じゃあ聞くなよと思うけど、一応否定しておかないと際限がなくなってしまう。
本当に無理な時は全力で断るが……、結局無理じゃないから否定も弱めになり、押し切られる。
「飛鷹、あんた彼女いないわよね」
「まぁ、今はね」
「いたことないわよね」
「何で言い直した。否定はしないけど」
「ウチを継いでもらうとかそんなつもりはないけど、孫の顔は見たいのよね」
「俺まだ26だし……」
「彼女いる26と彼女できたことのない26って同じだと思ってる?」
まー、同じじゃないですよねぇ。
実際交際してすぐにゴールインってのはなかなかない。
清く正しくお付き合いし、結婚を前提に同棲を重ねて、適した結婚日を設定するなら1年以上かかることも多い。
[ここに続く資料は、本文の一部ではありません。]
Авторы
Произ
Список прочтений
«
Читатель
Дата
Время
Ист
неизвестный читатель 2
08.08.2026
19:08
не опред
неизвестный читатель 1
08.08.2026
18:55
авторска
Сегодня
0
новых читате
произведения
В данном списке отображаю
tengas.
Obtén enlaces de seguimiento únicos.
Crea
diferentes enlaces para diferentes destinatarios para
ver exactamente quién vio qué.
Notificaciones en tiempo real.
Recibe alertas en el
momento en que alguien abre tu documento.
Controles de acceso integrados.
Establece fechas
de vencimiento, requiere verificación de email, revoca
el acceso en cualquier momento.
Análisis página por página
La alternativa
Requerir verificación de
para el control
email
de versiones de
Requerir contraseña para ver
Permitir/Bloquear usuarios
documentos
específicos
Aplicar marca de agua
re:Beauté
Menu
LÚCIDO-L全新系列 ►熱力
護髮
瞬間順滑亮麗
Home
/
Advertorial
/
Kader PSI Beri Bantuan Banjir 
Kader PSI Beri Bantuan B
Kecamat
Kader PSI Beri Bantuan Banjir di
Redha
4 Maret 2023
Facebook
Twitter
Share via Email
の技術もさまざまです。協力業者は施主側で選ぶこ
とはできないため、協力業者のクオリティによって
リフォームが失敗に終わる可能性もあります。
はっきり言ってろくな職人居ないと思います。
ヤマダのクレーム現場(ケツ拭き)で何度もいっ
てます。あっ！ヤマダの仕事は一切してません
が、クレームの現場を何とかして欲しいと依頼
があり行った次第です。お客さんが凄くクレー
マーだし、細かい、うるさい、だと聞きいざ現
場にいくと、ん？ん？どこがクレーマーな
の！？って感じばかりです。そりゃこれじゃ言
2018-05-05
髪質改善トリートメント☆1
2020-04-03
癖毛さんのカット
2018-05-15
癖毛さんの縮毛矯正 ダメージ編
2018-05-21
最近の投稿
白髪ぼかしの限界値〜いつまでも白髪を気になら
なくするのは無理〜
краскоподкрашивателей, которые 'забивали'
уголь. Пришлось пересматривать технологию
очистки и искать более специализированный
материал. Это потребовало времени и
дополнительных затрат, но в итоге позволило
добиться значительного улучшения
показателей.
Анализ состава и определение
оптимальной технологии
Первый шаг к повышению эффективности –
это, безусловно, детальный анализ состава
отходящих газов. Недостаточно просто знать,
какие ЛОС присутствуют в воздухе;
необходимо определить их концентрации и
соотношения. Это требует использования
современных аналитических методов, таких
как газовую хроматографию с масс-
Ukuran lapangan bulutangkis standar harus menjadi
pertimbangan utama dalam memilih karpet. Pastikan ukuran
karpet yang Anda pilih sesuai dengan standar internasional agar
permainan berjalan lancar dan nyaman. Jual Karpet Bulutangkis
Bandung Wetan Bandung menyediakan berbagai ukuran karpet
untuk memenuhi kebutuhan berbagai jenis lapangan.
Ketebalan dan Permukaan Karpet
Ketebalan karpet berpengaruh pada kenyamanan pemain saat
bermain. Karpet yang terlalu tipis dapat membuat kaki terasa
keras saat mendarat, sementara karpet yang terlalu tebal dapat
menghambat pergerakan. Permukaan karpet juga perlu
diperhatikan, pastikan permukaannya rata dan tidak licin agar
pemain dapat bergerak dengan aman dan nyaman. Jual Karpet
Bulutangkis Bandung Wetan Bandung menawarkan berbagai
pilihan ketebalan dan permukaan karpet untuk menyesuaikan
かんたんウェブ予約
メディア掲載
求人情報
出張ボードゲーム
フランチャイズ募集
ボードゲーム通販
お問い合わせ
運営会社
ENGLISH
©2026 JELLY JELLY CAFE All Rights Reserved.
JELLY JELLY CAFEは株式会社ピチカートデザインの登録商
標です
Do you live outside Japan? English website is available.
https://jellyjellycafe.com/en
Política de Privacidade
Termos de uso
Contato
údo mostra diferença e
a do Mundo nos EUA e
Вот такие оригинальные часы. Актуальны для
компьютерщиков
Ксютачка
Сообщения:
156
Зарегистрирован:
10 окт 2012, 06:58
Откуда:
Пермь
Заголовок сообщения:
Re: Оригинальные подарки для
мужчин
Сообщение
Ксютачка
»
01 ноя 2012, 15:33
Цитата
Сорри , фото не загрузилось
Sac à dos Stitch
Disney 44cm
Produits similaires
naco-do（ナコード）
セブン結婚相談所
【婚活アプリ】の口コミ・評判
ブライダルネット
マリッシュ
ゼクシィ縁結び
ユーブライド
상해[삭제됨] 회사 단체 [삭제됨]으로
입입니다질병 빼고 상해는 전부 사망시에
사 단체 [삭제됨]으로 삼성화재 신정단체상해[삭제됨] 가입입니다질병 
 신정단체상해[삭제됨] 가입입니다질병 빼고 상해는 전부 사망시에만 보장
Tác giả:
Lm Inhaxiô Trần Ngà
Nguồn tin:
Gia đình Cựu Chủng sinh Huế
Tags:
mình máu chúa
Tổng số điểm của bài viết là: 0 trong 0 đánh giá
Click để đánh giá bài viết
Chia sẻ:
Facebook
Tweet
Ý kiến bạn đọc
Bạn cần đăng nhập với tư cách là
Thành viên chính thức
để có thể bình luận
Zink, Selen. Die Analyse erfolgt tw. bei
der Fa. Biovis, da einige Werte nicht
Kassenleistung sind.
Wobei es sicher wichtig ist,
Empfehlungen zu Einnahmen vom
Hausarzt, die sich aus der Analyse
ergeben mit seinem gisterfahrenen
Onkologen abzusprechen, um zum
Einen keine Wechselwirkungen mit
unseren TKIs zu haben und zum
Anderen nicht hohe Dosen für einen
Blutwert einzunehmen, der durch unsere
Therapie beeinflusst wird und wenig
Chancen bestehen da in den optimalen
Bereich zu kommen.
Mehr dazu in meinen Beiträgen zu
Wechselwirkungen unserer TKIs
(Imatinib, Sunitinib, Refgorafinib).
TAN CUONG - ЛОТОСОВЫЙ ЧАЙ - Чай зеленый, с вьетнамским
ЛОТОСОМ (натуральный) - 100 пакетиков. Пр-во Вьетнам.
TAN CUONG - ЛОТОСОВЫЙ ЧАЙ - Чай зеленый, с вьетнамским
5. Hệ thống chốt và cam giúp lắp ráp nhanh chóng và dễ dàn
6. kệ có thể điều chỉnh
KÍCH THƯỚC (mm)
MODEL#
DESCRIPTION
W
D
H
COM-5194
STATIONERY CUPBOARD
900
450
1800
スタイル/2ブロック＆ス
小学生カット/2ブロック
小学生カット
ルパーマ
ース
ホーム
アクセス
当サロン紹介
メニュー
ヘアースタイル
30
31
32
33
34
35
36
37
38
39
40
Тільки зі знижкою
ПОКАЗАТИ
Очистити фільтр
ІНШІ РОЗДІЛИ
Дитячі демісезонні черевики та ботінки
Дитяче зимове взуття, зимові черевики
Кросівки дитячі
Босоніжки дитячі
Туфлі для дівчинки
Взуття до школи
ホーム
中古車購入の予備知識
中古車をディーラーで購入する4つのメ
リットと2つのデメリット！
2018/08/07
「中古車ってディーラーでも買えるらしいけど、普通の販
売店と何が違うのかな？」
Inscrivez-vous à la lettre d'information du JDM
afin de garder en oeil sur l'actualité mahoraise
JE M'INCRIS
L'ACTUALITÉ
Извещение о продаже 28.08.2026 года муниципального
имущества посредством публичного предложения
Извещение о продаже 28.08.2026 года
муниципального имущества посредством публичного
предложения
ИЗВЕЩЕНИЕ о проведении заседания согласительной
俺の場合はまず相手を見つけることが大前提なのでさらに時間がかかるのだ。
「母さんがお見合いを設定してあげたから会ってきなさい」
「は!? 何を勝手に」
「この前、20年前くらいに隣に住んでたご一家の奥さんと会ってね。結構仲がよかったけどそれっきりになっちゃったのよ」
「あ、ああ」
「その家の娘さん。奥さんの2人目の女の子が、体調崩すことが多くて……お姉さんの方を預かることが多かったのよね。覚えてないと思うけど、あんたがすごく懐いてたのよ」
うん、全然覚えてないな。
そんな人いたのか。少なくとも小学生に上がるまでに引っ越した家族のことなんて覚えてないな。
「お姉さんの方が、独身で土日に実家に帰って酒飲んで奇声をあげてるって嘆いてね」
「そんな地雷みたいな人とお見合いすんの?」
「あんただって引きこもってパソコンにかじりついてるし、似たようなものでしょ」
「俺は仕事なんだってば……」
母さんも父さんもラノベとはなんぞや?
という種族のため俺の副業にそこまで理解はない。
本を出すということについては褒めてもらったが、親戚一同に広めてもらいたくはないので最低限の情報しか与えてない。
お金で困ったら支援するつもりでいるが、ウチは共働きで世帯収入も平均以上、1人息子も独り立ちしてるのでそのような問題はなさそうだ。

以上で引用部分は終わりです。